Sadly, this is not a unique story. The U.S. has done this same thing to the majority of countries in Central and South America, and has done similar, sometimes even more violent, things to countries all over the world. It was all a standard part of U.S. foreign policy during the cold war, and the sad reality is that it still is a part of this nation’s foreign policy. This is still something the U.S. government does.
Jennifer Rubin would have you pretend that that’s not true. Jennifer Rubin would like Americans to ignore our country’s past and current transgressions and pretend like this country is blameless. This is a disgusting and dangerous attempt to dismiss the U.S. government’s crimes against humanity as unimportant and to warp history into a more patriotic-friendly fairy tale.
Jennifer Ruben would wipe clean from the face of the earth the stories of those who have suffered under a century of U.S. interference and imperialism.

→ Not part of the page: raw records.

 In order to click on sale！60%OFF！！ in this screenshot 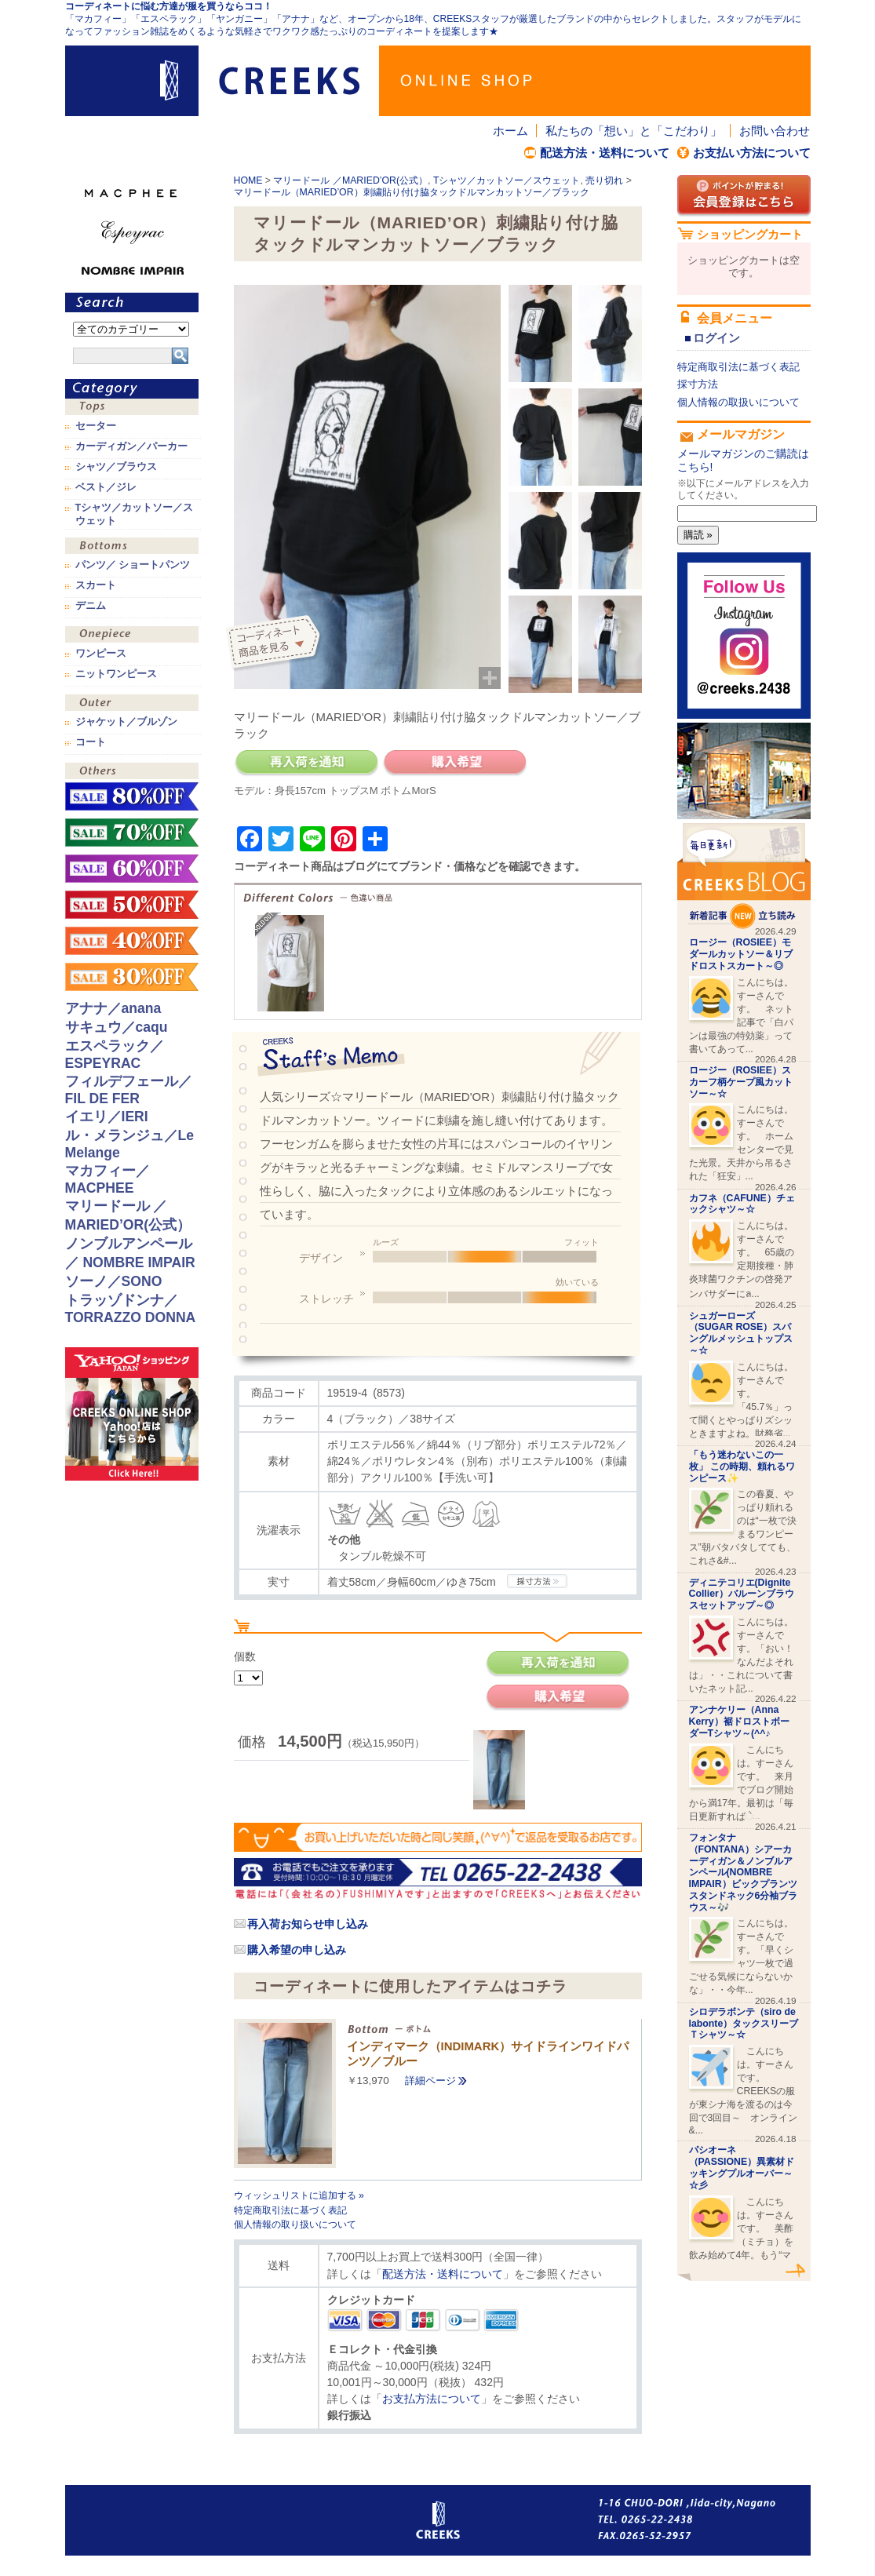 , I will do `click(132, 868)`. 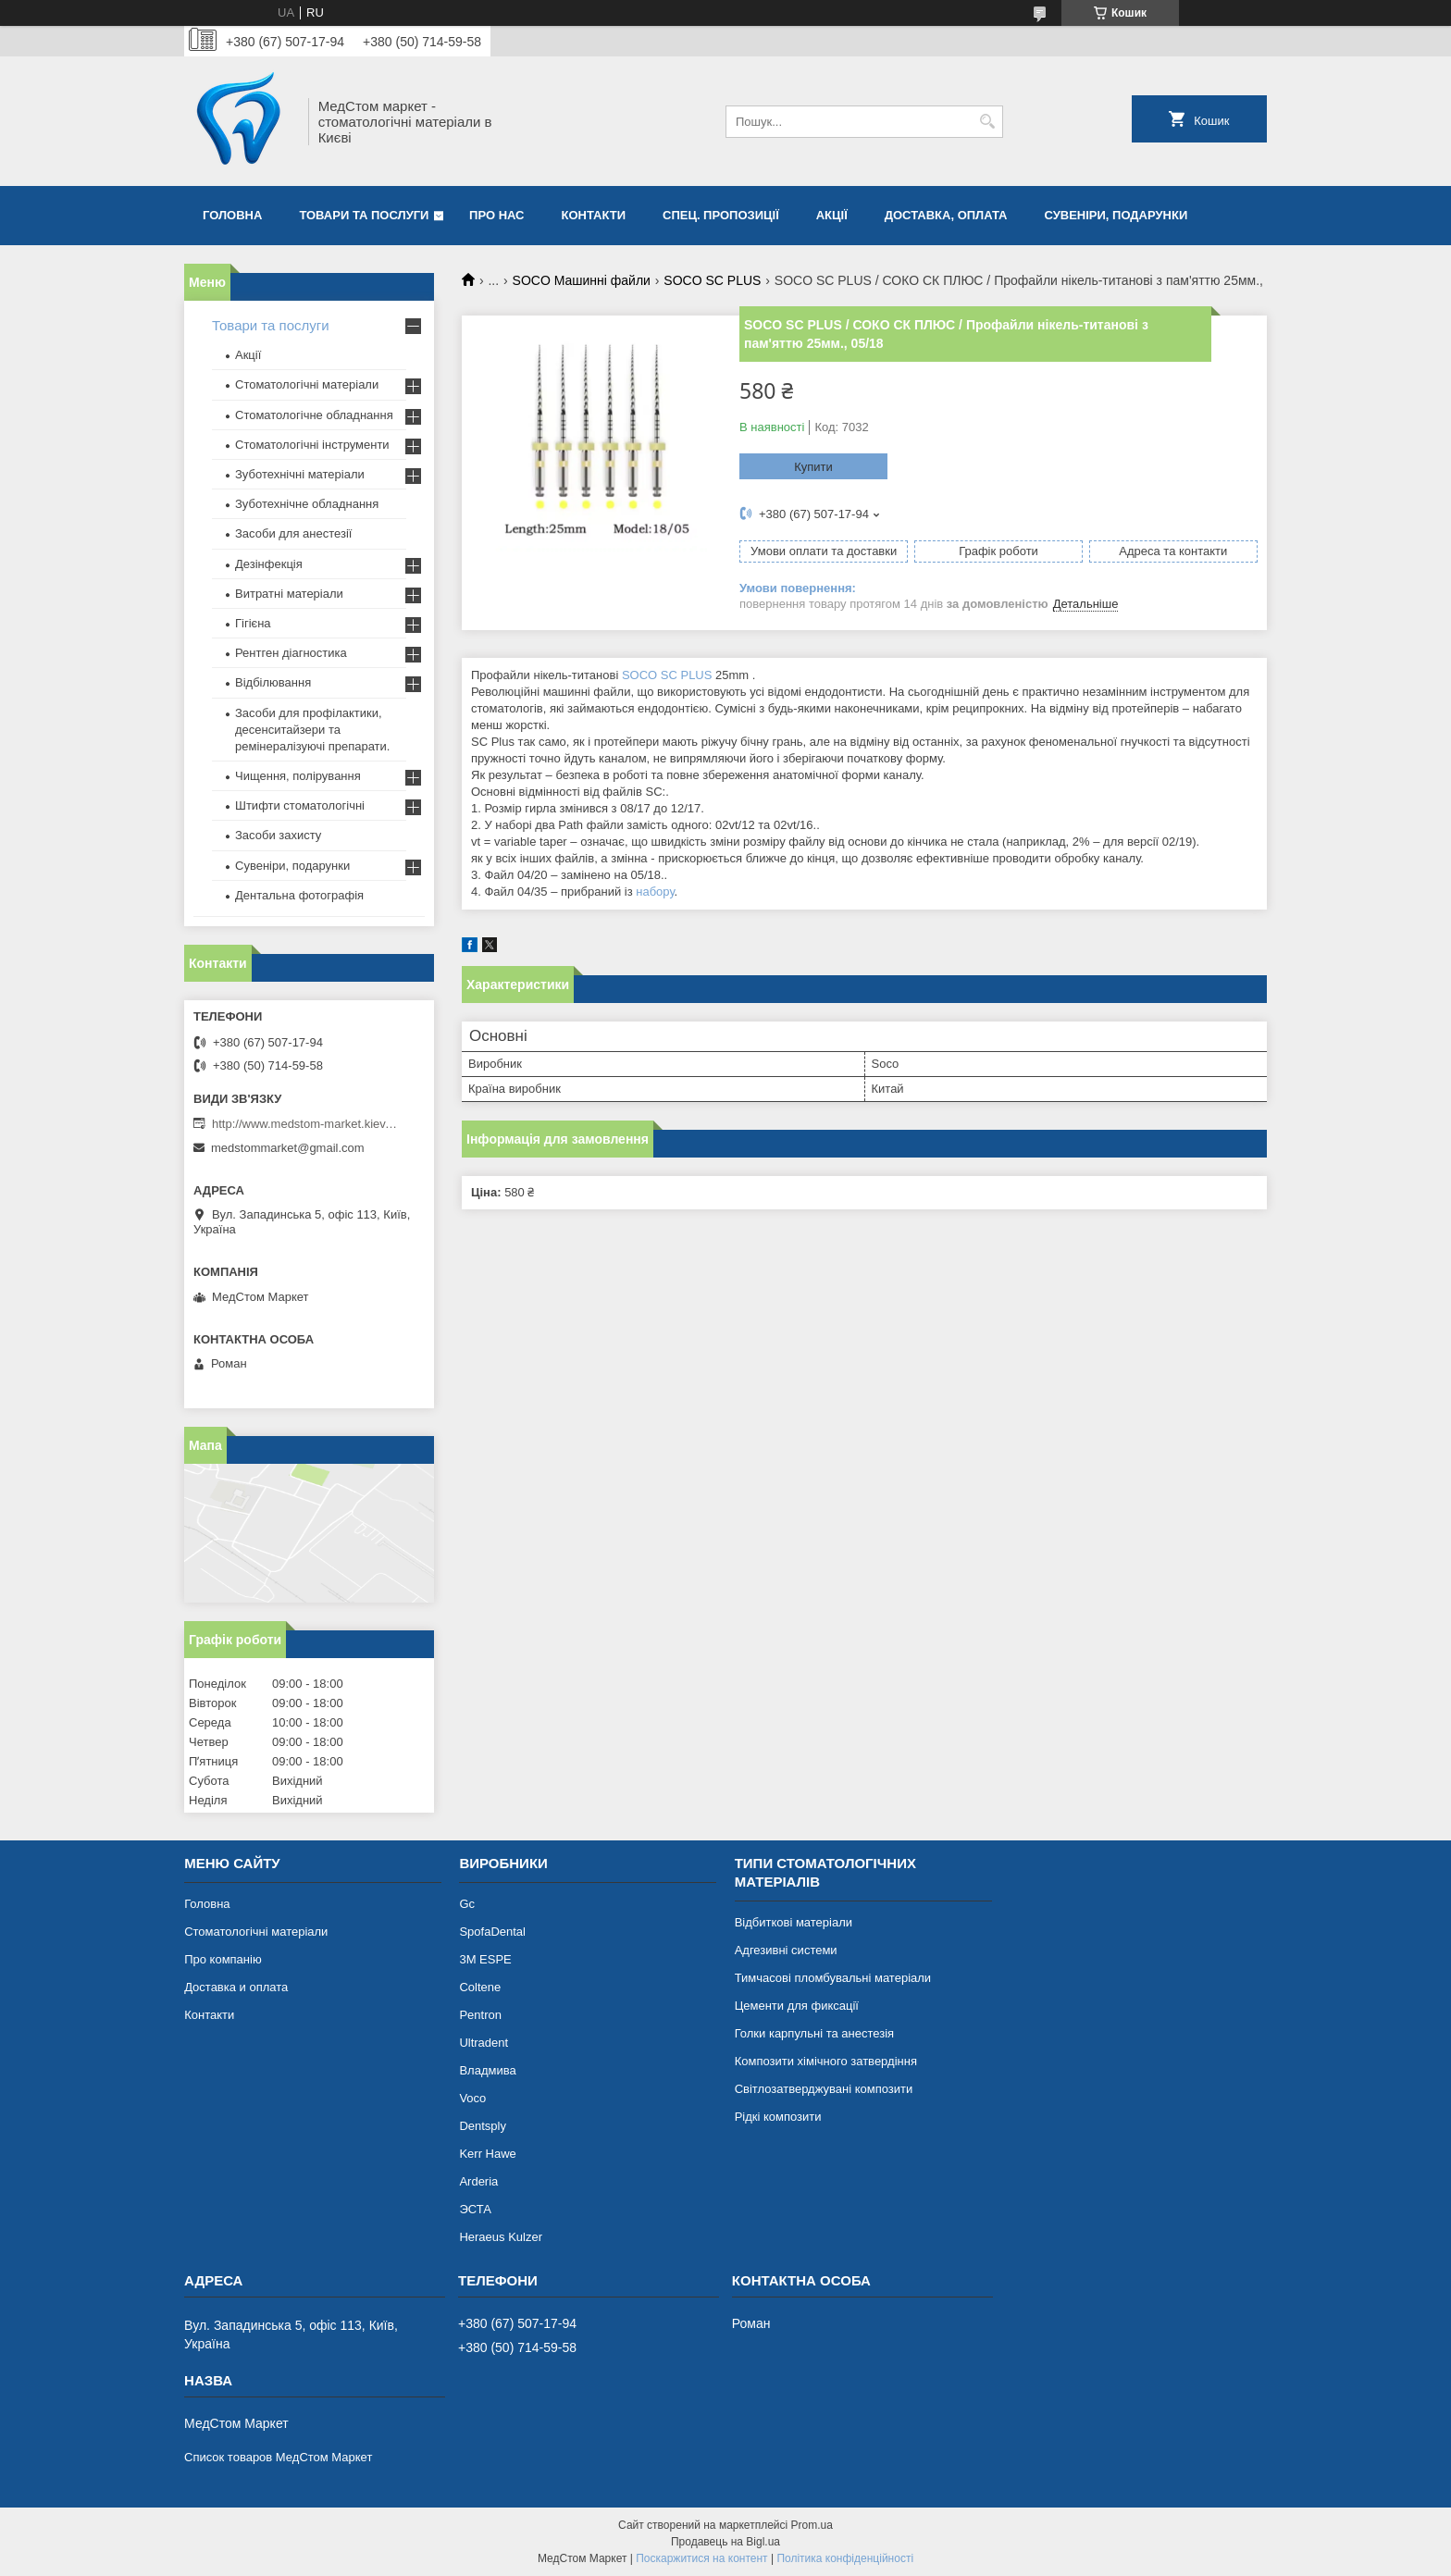 Image resolution: width=1451 pixels, height=2576 pixels. I want to click on Продавець на Bigl.ua, so click(725, 2541).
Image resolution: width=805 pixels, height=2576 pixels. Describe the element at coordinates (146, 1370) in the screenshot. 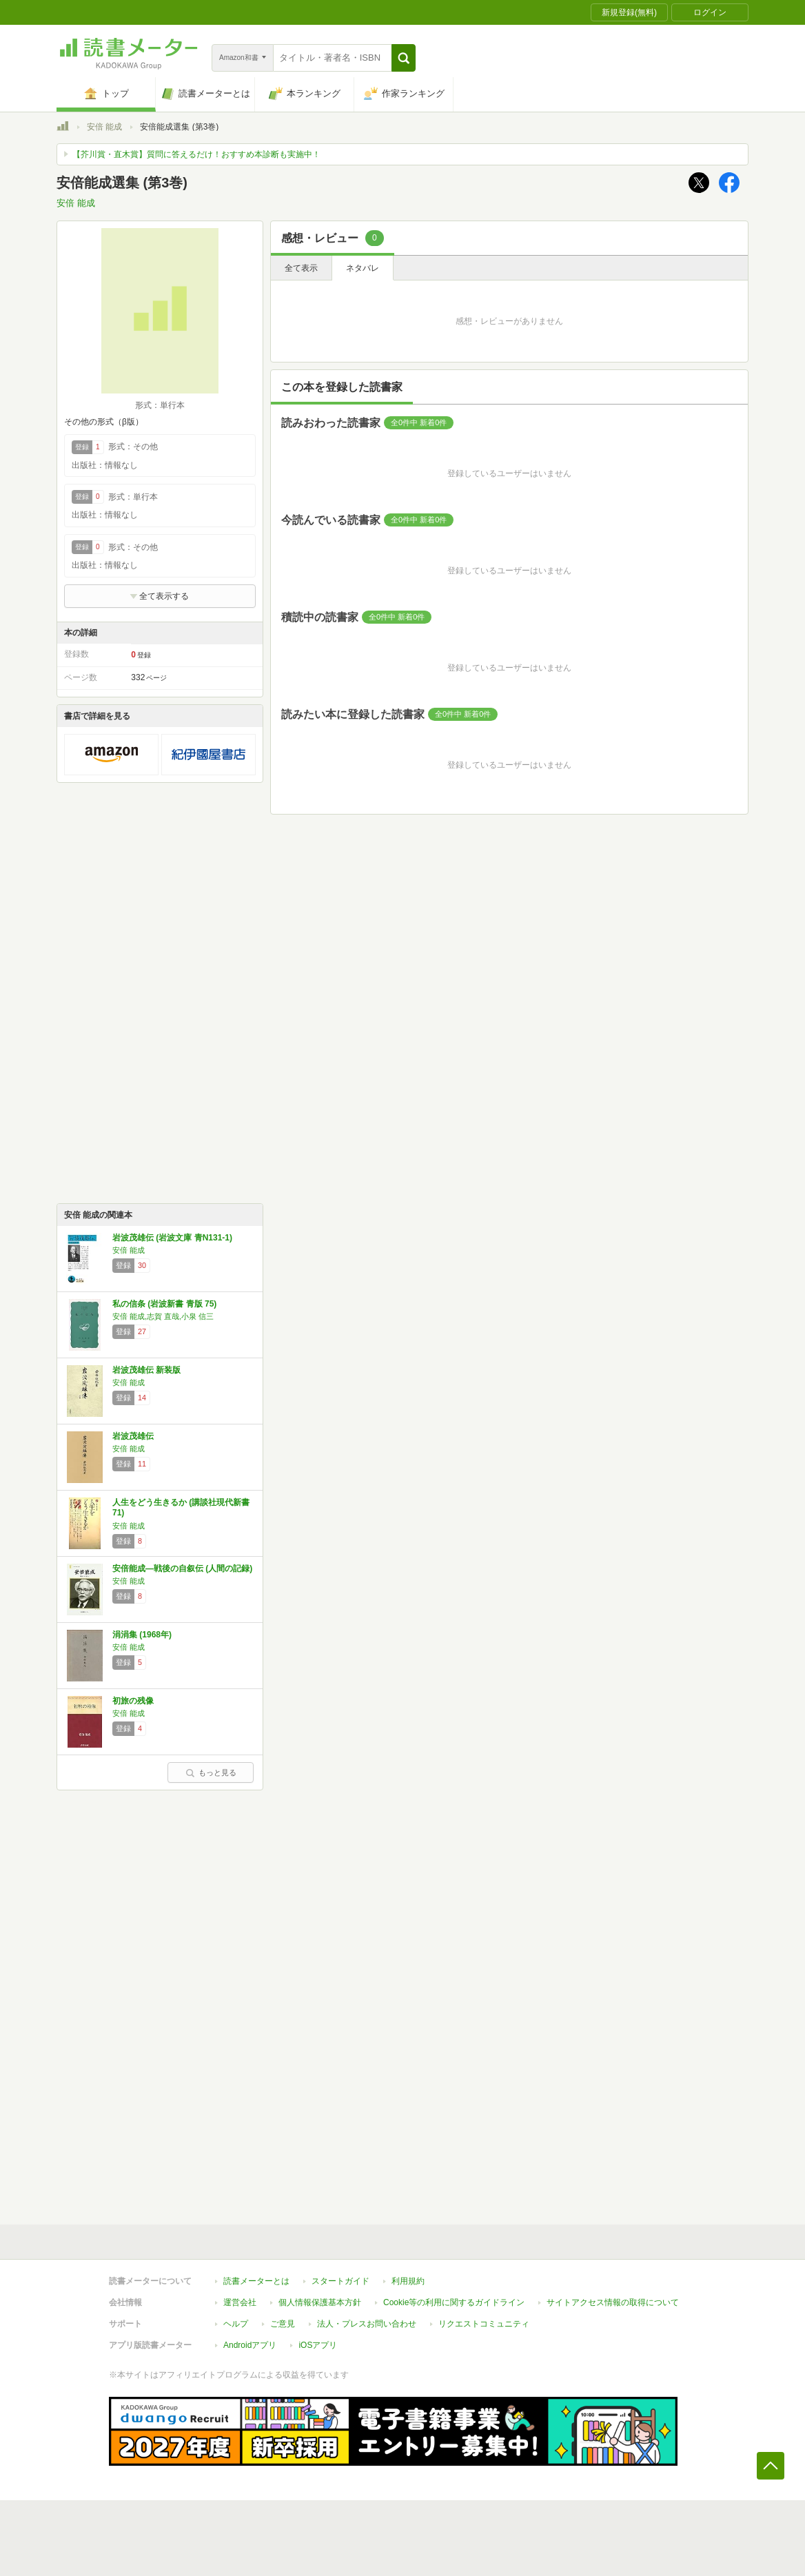 I see `岩波茂雄伝 新装版` at that location.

I know this, because as much as I would love to be able to pretend that a writer for the Washington Post was just somehow unaware of such a major part of her country’s history, I know the reality is somehow far worse than that. She knew, but she still dismissed Sanders’s claims and acted like him even mentioning the truth was somehow crazy or a bad thing. Her tweet appears to be an active attempt to obscure the truth and continue the trend of many Americans being ignorant of their own country’s crimes. An ignorance that is not the result of the information being hidden or hard to find (this is all a matter of public record), but rather an ignorance born out of the dark parts of American culture that seeks to dismiss the suffering of fellow humans who are seen as nothing more than others, foreigners unworthy of attention. This is the culture that Jennifer Ruben was promoting with her tweet.